Vítimas constantes da violência urbana da Grande Vitória, trabalhadores de diversos segmentos estão abandonando o emprego e trocando de profissão para ter mais segurança e qualidade de vida. É o caso de uma atendente de caixa de Vila Velha, de 25 anos, que, em apenas um dia, esteve na mira de bandidos por três vezes na mercearia onde trabalhava. Ela pediu demissão e ainda está em busca de nova oportunidade, mas não se arrepende.

Assim como a jovem, muitos outros se veem neste dilema: trabalhar sem segurança, ou ficar desempregado. Representantes dos taxistas, rodoviários e comerciantes afirmaram que, na maioria das vezes, esses profissionais pedem demissão por causa de assaltos e furtos onde trabalham ou nas vias que dão acesso ao posto funcional.

Dados da Secretaria de Estado da Segurança Pública (Sesp) indicam que, de janeiro a abril deste ano, foram registrados 10.581 assaltos, crimes praticados com violência. Do total, foram 6.914 roubos de celular, 2.693 roubos em via pública, 851 roubos de veículos e 123 assaltos a ônibus. Em 2018, no mesmo período, foram 12.185 casos: 7.699 roubos de celular, 2.939 roubos em via pública, 1.359 roubos de veículos e 188 assaltos a ônibus.

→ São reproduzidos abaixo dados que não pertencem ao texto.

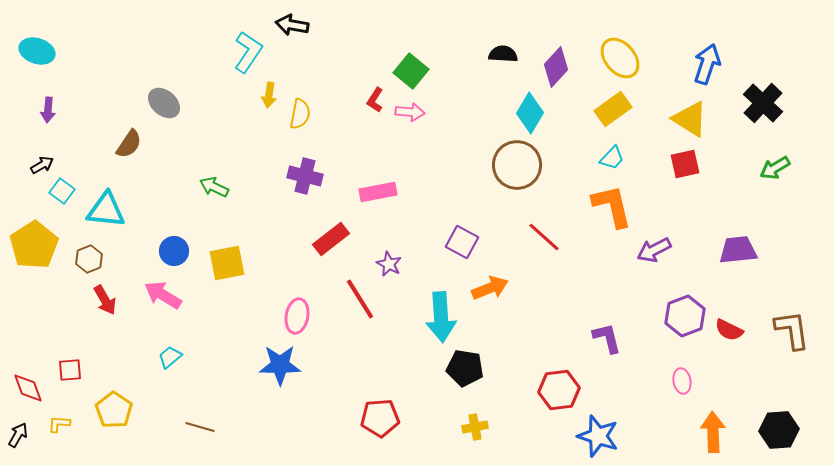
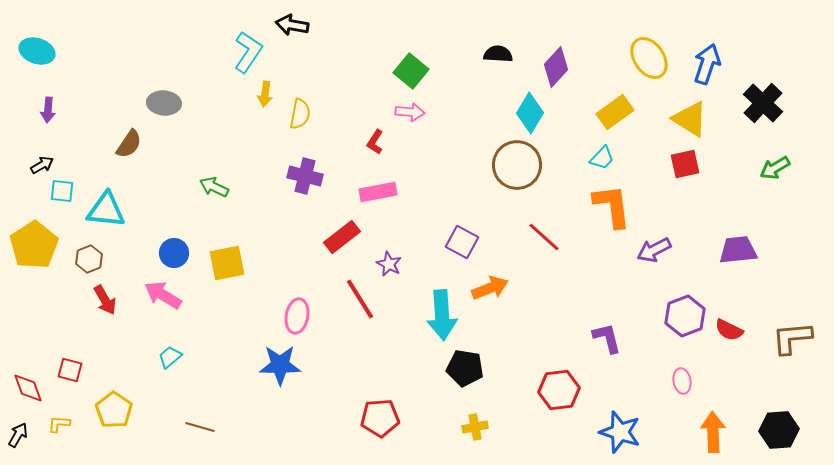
black semicircle at (503, 54): moved 5 px left
yellow ellipse at (620, 58): moved 29 px right; rotated 6 degrees clockwise
yellow arrow at (269, 95): moved 4 px left, 1 px up
red L-shape at (375, 100): moved 42 px down
gray ellipse at (164, 103): rotated 36 degrees counterclockwise
yellow rectangle at (613, 109): moved 2 px right, 3 px down
cyan trapezoid at (612, 158): moved 10 px left
cyan square at (62, 191): rotated 30 degrees counterclockwise
orange L-shape at (612, 206): rotated 6 degrees clockwise
red rectangle at (331, 239): moved 11 px right, 2 px up
blue circle at (174, 251): moved 2 px down
cyan arrow at (441, 317): moved 1 px right, 2 px up
brown L-shape at (792, 330): moved 8 px down; rotated 87 degrees counterclockwise
red square at (70, 370): rotated 20 degrees clockwise
blue star at (598, 436): moved 22 px right, 4 px up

Para o diretor do Sindicato dos Taxistas do Espírito Santo (Sinditaxi-ES), Sergio Marinho, a insegurança pública influencia a rotina da categoria. “O motorista sai de casa sem saber o rumo e sem saber se volta para casa vivo. Apesar da crise financeira, muita gente desiste da profissão e dá preferência à própria vida. Muitas vezes, pede demissão sem ter outro emprego garantido e passa meses desempregado", disse o diretor.

PREOCUPAÇÃO

O Sindicato dos Comerciários do Estado do Espírito Santo (Sindicomerciários) informou que os profissionais da área também estão preocupados com os casos de assaltos e arrombamentos registrados em estabelecimentos comerciais. "Vivemos uma rotina de insegurança no comércio. Sabemos que esses casos acontecem e muitos deles assustam o trabalhador que prefere abandonar o posto de trabalho porque cansou de ser vítima. O sindicato trabalha discutindo essa pauta e cobra melhorias", destacou o presidente da entidade, Rodrigo Oliveira Rocha.

O presidente do Sindicato dos Trabalhadores em Transportes Rodoviários no Espírito Santo (Sindirodoviários), José Carlos Sales, disse que a maioria dos casos envolve funcionários recém-contratados.

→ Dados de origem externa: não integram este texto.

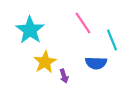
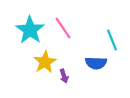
pink line: moved 20 px left, 5 px down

“Alguns novatos não se adaptam com o serviço por causa da violência dentro do coletivo ou a caminho do trabalho, pois muitos acordam de madrugada. Existe também o funcionário mais velho de empresa que pede demissão porque está cansado da rotina de violência. O serviço de rodoviário é estressante. As pessoas acabam optando por outra atividade, muitas vezes, por achar que estarão mais seguros. Na verdade, qualquer trabalho oferece risco hoje em dia", avalia.

MOTOBOY VIRA ELETRICISTA 

Um jovem de 24 anos desistiu da profissão de motoboy após trabalhar dois meses na função de entregador de pizza em Vila Velha. Após pedir demissão, o rapaz investiu na profissão de eletricista. No entanto, por causa da crise no mercado de trabalho, ele está desempregado mesmo após a formação técnica.

"No fim do ano passado, fui fazer uma entrega no Morro do Moreno e fui rendido por um bandido armado. Ele desceu do carro e roubou meu celular e o do cliente. Se o ladrão estivesse a pé, também roubaria minha moto. Todo dia roubavam cinco ou seis motos dos meus amigos. Para não ser roubado também, abandonei a profissão", disse.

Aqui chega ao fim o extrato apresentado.